Amazon: ‘A mysterious island. An abandoned orphanage. And a strange collection of very curious photographs. It all waits to be discovered in “Miss Peregrine’s Home for Peculiar Children”, an unforgettable novel that mixes fiction and photography in a thrilling reading experience. As our story opens, a horrific family tragedy sets sixteen-year-old Jacob journeying to a remote island off the coast of Wales, where he discovers the crumbling ruins of Miss Peregrine’s Home for Peculiar Children. As Jacob explores its abandoned bedrooms and hallways, it becomes clear that the children who once lived here – one of whom was his own grandfather – were more than just peculiar. They may have been dangerous. They may have been quarantined on a desolate island for good reason. And somehow – impossible though it seems – they may still be alive.
The most interesting point of this book is the photographs. The text is interspersed with vintage-looking photos of the children that feature in the novel.. They’re very, very creepy and add to the already creepy atmosphere. Sometimes I realised I had been closely examining a photo for the last ten minutes! See, I thought they were fantastic before I started to read the afterword, but it turns out that the photographs are real. Well, not actually real obviously, as children tend not to levitate. But they are authentic, vintage-found photos. Mr Riggs trailed through the archives of a ridiculous amount of photograph collectors to find images from freak shows from the early 1900s, and then based his characters on those people. Somehow that makes them seem even creepier to me.
It’s clever how the photos aren’t just shoved in there without a mention. Their insertion always co-incides with Jacob finding an old album or remembering a photograph his Grandpa showed him once, and it always describes the photo you’re looking it. It really drags you in, like you’re discovering the photo at the same time Jacob is.
It is a very creepy book, but you can tell that from looking at the cover with the levitating child. The beginning is especially atmospheric as Jake discovers what happened to his grandfather and examines the ancient orphanage. After that though, it kind of loses its edge a little and turns into a cross between the Addams Family and the X-Men. It’s not as creepy or unique, but it still retains the fast-moving plot and interesting character so don’t lose heart. Towards the end, it does recapture the creepiness excellently, but the middle is a little twee.
I got really annoyed with Jacob at one point for refusing to believe that any of what he was seeing was real and chalking it all up to psychological problems. But then I remembered that my pet hate of supernatural books is the far too easy acceptance of teenagers of whatever ghost/vampire/magic creature happens to be staring them in the face. So I went back and reread those parts – and yes, actually – it’s exactly how any normal, non-fictional person would react to monsters i.e. being scared witless. It made me respect the character a hell of a lot more.

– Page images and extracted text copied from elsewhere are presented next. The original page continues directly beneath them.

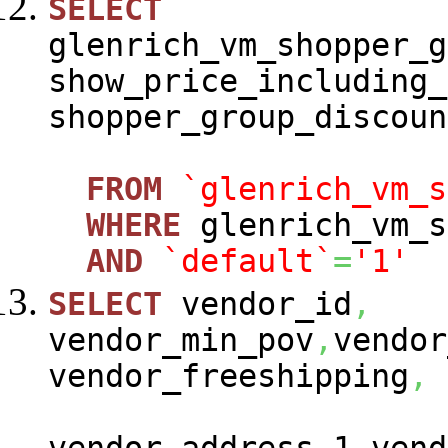
SELECT
glenrich_vm_shopper_g
show_price_including_
shopper_group_discoun
FROM
`glenrich_vm_s
WHERE
glenrich_vm_s
AND
`default`
=
'1'
SELECT
vendor_id
,
vendor_min_pov
,
vendor
vendor_freeshipping
,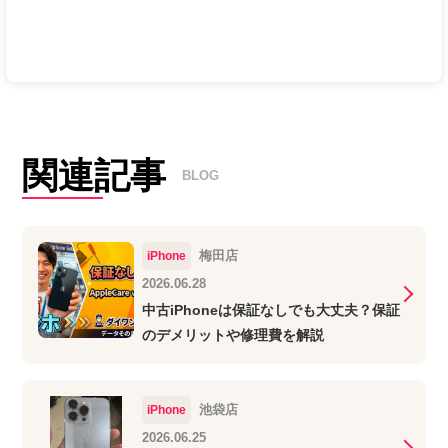
関連記事
BLOG
梅田店
iPhone
2026.06.28
中古iPhoneは保証なしでも大丈夫？保証
のデメリットや修理費を解説
池袋店
iPhone
2026.06.25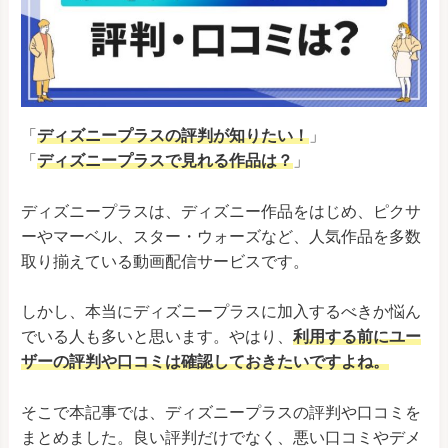
「
ディズニープラスの評判が知りたい！
」
「
ディズニープラスで見れる作品は？
」
ディズニープラスは、ディズニー作品をはじめ、ピクサ
ーやマーベル、スター・ウォーズなど、人気作品を多数
取り揃えている動画配信サービスです。
しかし、本当にディズニープラスに加入するべきか悩ん
でいる人も多いと思います。やはり、
利用する前にユー
ザーの評判や口コミは確認しておきたいですよね。
そこで本記事では、ディズニープラスの評判や口コミを
まとめました。良い評判だけでなく、悪い口コミやデメ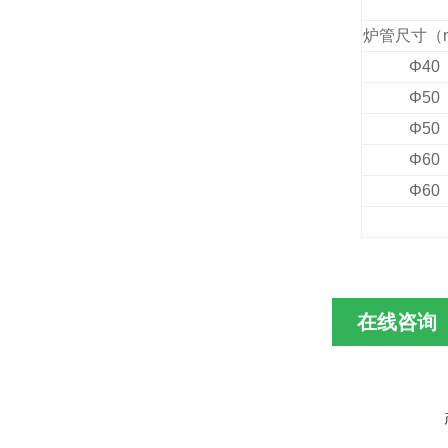
炉管尺寸（
Φ40
Φ50
Φ50
Φ60
Φ60
在线咨询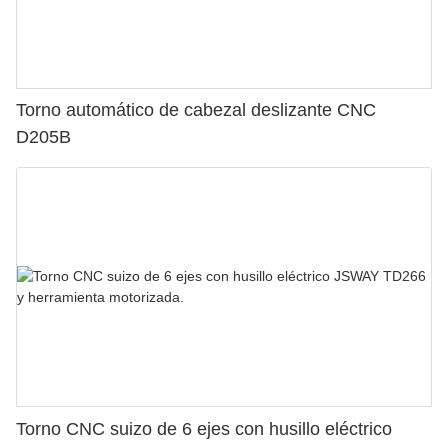
Torno automático de cabezal deslizante CNC
D205B
Torno CNC suizo de 6 ejes con husillo eléctrico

Pet hate #2 – the uncecessary shovelling in of pointless romance. Especially in this case, where it’s gross and vaguely incestuous. Less please.
The imagery, however, is wonderful. The island, the village and the children are all perfectly described. I could happily have sat there and read the whole thing in one go – between the descriptions, atmosphere and fast-moving plot I was hard-pressed to put the damn thing down. Honestly though, it just wouldn’t have been half as good without those photographs. It makes me wonder if it could actually stand on its own two feet as the images are the only thing that makes it unique.
It seems to be classed everywhere as a YA book, but it’s a little too dark in my opinion. The again, it’s a little too childish for the snobbier adults. It’s a brilliant, brilliant book and I adored it, but I wouldn’t give it to children.